La logique est simple : l’expansion des datacenters IA exige toujours plus de DRAM côté GPU et CPU, aussi bien pour l’entraînement que pour l’inférence de très grands modèles. On parle désormais de modèles atteignant des dizaines de milliers de milliards de paramètres, avec des besoins de plusieurs centaines de gigaoctets de mémoire système pour héberger un seul modèle destiné à seulement quelques utilisateurs.
SK hynix prépare la suite, mais les nouvelles capacités resteront lointaines
Le problème, c’est que toute la chaîne est déjà sous pression.
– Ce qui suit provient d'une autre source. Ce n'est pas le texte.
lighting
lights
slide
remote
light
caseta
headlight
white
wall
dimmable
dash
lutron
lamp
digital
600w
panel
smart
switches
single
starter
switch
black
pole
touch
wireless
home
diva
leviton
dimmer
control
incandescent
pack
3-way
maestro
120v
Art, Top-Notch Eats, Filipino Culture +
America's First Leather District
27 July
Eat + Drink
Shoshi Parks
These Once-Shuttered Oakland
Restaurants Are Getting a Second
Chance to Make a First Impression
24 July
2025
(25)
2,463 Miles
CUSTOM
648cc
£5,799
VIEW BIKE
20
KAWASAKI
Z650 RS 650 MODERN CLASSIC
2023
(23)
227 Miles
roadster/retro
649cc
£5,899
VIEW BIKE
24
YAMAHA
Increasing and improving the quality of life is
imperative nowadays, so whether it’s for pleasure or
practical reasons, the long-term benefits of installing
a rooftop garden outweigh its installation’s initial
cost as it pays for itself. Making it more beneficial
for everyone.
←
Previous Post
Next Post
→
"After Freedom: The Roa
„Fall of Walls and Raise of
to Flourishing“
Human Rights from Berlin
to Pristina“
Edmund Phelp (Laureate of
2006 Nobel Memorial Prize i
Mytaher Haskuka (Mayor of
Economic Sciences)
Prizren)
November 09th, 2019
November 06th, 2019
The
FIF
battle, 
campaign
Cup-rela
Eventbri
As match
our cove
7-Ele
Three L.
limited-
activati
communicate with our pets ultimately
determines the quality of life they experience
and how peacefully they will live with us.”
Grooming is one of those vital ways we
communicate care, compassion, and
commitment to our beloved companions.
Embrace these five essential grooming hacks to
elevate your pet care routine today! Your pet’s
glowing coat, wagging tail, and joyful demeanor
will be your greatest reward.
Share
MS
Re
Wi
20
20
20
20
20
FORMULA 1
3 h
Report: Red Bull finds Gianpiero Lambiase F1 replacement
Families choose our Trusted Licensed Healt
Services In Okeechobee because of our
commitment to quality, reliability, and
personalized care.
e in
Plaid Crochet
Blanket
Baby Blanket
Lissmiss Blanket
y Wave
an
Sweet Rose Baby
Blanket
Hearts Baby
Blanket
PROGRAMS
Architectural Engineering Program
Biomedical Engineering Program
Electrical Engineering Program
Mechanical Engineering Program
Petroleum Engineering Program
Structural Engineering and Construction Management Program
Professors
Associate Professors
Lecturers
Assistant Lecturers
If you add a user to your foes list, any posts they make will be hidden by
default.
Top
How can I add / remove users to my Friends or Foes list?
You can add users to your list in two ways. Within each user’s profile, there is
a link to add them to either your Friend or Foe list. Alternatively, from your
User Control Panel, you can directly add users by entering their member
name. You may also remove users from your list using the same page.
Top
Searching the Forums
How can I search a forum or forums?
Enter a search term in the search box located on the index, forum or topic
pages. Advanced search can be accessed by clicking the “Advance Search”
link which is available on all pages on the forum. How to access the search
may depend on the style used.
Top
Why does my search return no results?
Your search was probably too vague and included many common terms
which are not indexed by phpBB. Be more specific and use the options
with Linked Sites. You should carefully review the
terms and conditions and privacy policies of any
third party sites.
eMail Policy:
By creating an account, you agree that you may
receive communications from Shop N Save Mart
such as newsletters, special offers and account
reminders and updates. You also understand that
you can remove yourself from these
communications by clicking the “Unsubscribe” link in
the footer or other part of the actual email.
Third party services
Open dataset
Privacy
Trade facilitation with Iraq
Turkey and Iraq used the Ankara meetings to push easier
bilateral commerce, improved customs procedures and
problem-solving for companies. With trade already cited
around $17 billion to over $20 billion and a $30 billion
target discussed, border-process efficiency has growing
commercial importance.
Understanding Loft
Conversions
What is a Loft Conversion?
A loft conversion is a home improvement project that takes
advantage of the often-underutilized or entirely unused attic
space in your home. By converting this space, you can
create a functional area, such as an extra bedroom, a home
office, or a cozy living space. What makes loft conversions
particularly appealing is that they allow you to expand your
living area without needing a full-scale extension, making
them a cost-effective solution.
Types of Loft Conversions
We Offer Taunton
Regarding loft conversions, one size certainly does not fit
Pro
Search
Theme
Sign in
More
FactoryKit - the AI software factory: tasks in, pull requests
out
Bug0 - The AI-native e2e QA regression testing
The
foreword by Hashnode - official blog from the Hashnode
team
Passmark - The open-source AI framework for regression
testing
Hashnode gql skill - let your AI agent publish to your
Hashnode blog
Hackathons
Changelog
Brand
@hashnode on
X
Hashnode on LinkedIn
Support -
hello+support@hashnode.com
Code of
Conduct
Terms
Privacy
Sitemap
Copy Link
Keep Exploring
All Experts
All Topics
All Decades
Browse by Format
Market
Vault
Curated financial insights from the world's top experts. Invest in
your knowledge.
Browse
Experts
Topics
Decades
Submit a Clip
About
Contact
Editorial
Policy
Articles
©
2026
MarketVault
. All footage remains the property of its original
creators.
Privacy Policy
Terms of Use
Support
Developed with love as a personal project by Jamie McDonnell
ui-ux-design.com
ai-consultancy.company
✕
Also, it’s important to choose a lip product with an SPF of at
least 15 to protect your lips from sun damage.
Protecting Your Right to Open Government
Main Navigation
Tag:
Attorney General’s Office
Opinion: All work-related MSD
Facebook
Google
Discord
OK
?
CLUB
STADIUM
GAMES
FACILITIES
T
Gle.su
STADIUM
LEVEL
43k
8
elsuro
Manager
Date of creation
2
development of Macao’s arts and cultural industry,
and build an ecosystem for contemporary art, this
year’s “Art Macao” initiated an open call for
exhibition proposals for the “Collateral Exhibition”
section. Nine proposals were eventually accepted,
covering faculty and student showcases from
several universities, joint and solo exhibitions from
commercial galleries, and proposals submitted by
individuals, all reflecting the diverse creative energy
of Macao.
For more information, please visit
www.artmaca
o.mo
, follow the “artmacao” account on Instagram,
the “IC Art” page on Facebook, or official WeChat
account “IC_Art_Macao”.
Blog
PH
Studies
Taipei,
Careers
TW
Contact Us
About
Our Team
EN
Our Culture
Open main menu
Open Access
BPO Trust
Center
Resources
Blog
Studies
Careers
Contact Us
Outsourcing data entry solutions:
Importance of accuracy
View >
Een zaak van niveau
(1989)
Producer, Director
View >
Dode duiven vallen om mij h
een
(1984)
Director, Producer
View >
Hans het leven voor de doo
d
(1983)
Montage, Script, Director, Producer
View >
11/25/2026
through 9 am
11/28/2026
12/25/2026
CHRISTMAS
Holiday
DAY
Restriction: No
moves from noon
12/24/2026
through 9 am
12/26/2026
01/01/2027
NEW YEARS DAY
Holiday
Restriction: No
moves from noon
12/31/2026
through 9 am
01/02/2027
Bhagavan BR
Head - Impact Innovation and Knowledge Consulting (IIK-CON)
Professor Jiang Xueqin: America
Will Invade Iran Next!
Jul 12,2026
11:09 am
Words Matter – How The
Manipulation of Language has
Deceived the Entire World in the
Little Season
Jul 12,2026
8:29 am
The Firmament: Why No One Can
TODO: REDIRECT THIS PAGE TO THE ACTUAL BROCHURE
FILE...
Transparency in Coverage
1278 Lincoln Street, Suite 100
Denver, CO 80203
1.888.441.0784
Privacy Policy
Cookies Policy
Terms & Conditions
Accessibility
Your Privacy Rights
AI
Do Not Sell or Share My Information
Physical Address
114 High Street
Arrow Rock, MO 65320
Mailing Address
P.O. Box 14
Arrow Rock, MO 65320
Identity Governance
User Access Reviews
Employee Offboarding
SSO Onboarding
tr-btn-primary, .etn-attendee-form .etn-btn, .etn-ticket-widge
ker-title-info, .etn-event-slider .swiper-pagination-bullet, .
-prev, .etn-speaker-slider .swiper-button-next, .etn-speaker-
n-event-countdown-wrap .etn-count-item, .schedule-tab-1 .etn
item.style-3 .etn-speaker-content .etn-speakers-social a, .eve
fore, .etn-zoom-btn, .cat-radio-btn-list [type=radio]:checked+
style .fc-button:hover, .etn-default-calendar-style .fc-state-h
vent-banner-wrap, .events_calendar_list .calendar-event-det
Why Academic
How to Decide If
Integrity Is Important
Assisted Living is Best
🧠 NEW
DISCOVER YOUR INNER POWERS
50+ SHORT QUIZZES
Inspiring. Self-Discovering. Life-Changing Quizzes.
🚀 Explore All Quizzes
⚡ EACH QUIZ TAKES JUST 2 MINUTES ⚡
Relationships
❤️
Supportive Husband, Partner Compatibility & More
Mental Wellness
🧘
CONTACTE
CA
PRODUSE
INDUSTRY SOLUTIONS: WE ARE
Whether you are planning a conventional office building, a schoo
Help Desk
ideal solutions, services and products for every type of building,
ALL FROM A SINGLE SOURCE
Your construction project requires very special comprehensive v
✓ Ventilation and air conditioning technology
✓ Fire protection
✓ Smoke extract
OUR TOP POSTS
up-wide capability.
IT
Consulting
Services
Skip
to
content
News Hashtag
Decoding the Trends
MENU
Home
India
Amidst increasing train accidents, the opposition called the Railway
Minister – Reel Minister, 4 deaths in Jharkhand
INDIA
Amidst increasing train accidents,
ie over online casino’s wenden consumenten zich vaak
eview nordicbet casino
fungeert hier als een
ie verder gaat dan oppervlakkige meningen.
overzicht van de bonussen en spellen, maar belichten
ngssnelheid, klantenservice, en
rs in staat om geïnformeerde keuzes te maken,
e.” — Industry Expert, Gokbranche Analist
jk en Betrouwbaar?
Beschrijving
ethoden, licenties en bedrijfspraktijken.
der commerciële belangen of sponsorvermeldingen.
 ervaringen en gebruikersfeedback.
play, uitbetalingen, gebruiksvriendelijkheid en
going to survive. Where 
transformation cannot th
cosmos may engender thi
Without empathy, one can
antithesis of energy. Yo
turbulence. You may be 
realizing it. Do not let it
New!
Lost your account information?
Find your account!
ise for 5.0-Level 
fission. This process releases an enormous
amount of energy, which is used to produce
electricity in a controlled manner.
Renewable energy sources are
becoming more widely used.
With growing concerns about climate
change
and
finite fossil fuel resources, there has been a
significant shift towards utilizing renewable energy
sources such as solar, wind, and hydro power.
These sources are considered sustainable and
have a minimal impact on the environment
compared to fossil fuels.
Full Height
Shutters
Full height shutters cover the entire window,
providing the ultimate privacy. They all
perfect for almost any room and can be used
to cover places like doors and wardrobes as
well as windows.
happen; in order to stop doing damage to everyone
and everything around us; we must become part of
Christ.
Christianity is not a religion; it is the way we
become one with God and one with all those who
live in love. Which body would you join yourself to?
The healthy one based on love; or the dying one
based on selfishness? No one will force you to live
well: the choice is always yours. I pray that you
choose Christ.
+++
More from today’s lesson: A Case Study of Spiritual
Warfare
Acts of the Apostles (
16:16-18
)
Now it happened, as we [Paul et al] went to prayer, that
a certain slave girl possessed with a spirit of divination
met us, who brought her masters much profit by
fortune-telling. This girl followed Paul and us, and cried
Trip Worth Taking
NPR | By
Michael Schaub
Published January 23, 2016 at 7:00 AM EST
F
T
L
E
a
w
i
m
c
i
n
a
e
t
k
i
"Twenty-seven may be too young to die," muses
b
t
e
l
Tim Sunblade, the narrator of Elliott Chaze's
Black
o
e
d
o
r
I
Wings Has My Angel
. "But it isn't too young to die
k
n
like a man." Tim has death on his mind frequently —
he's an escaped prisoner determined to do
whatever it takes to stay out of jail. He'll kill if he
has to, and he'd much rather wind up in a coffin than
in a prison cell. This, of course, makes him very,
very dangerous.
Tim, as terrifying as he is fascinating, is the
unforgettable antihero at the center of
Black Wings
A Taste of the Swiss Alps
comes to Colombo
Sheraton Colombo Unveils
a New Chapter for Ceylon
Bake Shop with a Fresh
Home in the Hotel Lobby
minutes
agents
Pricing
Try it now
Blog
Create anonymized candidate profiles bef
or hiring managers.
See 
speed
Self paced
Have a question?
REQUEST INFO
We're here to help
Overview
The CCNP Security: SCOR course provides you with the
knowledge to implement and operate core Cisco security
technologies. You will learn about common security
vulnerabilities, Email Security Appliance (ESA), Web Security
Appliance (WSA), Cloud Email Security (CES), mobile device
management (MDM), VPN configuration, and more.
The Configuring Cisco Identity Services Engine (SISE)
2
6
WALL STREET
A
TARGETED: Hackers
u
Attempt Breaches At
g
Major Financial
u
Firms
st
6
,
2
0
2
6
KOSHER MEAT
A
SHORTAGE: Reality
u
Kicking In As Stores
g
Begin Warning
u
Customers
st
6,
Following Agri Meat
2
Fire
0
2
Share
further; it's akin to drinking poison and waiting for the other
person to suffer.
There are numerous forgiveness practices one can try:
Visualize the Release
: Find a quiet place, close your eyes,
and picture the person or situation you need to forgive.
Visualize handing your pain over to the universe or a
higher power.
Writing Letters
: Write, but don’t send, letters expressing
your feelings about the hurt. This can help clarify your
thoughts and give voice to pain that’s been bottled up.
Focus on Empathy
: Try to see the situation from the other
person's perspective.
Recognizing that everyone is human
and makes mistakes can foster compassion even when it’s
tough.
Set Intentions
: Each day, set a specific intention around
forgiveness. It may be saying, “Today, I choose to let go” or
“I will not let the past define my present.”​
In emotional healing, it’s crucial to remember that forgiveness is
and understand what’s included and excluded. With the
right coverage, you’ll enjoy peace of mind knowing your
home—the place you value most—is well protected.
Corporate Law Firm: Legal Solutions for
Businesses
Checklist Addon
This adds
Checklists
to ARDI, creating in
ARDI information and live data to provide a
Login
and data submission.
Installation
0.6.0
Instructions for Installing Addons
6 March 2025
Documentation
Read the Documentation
Les fabricants de mémoire écoulent leur DRAM disponible avec plusieurs mois d’avance, tout en restant prudents sur les investissements massifs, alors même qu’ils ont vu la hausse de la demande venir depuis des années.
Cette retenue alimente la pénurie actuelle, mais elle s’explique aussi par les délais industriels. Construire de nouvelles fabs mémoire prend plusieurs années, au moment même où la demande projetée pourrait commencer à se stabiliser. SK hynix a tout de même commandé environ 20 machines EUV Low-NA à ASML pour ses plans d’expansion, avec en perspective un soutien futur à la production de stockage une fois ces outils opérationnels.
Moins de mémoire consommée, ou simplement mieux utilisée
Chey Tae-won souligne que les clients commencent déjà à réduire la pression mémoire via des optimisations sur l’entraînement et l’inférence. L’usage de formats de données à plus faible précision et de meilleures optimisations logicielles peut alléger nettement la charge mémoire dans les infrastructures.
Reste une limite bien connue de l’industrie : quand le matériel devient plus efficace, le logiciel finit généralement par absorber le gain pour augmenter la charge totale. En clair, si l’on sert les tokens plus efficacement, la consommation de tokens grimpe à son tour. Toute la question est désormais de savoir comment cet équilibre entre optimisation, tension sur la chaîne d’approvisionnement et futurs investissements dans les fabs DRAM va évoluer.
Pour le marché, le signal est important : si l’offre ne s’élargit pas assez vite, la prochaine phase de croissance de l’IA pourrait moins dépendre d’une abondance de mémoire que d’un meilleur rendement par watt, par token et par gigaoctet. Cela ne réduira pas la valeur stratégique de la DRAM, mais pourrait freiner l’emballement des volumes attendus à moyen terme.